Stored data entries
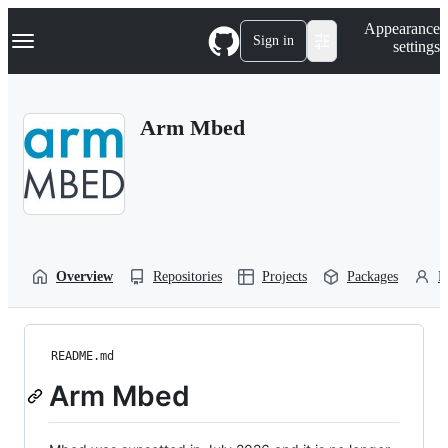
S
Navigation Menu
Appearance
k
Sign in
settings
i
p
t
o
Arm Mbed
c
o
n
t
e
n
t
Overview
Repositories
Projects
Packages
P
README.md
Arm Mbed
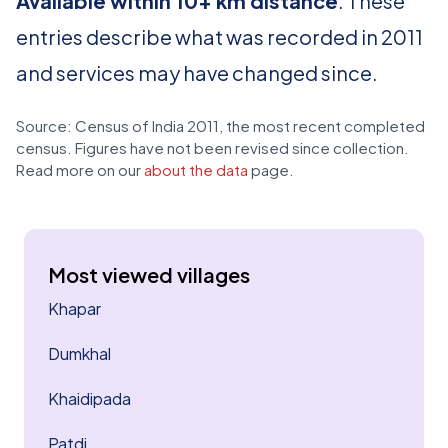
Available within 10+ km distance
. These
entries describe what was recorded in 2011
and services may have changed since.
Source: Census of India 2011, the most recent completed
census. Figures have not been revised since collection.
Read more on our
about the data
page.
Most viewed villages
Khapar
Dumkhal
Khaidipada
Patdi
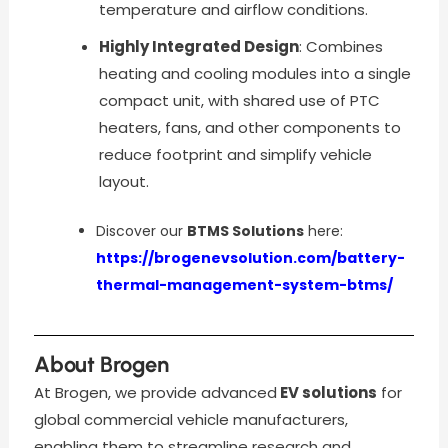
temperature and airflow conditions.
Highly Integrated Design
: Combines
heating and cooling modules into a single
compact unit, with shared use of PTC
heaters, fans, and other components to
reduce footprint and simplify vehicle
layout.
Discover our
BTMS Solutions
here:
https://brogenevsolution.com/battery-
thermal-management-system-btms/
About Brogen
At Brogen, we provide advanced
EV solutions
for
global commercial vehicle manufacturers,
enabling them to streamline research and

Your task → Your copy should repeat each entry above exactly but contain no pictures.

Answer space →
S
Navigation Menu
Appearance
k
Sign in
settings
i
p
t
o
Arm Mbed
c
o
n
t
e
n
t
Overview
Repositories
Projects
Packages
P
README.md
Arm Mbed
Available within 10+ km distance
. These
entries describe what was recorded in 2011
and services may have changed since.
Source: Census of India 2011, the most recent completed
census. Figures have not been revised since collection.
Read more on our
about the data
page.
Most viewed villages
Khapar
Dumkhal
Khaidipada
Patdi
temperature and airflow conditions.
Highly Integrated Design
: Combines
heating and cooling modules into a single
compact unit, with shared use of PTC
heaters, fans, and other components to
reduce footprint and simplify vehicle
layout.
Discover our
BTMS Solutions
here:
https://brogenevsolution.com/battery-
thermal-management-system-btms/
About Brogen
At Brogen, we provide advanced
EV solutions
for
global commercial vehicle manufacturers,
enabling them to streamline research and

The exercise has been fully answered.